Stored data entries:
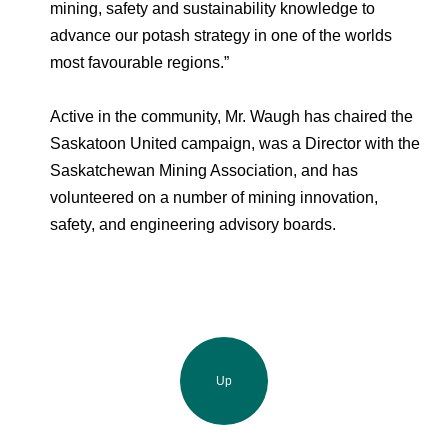
mining, safety and sustainability knowledge to
advance our potash strategy in one of the worlds
most favourable regions.”
Active in the community, Mr. Waugh has chaired the
Saskatoon United campaign, was a Director with the
Saskatchewan Mining Association, and has
volunteered on a number of mining innovation,
safety, and engineering advisory boards.
Up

Task goal |
Say how many lines in the data hold the string "safety". No other content should accompany the number.

Output below |
2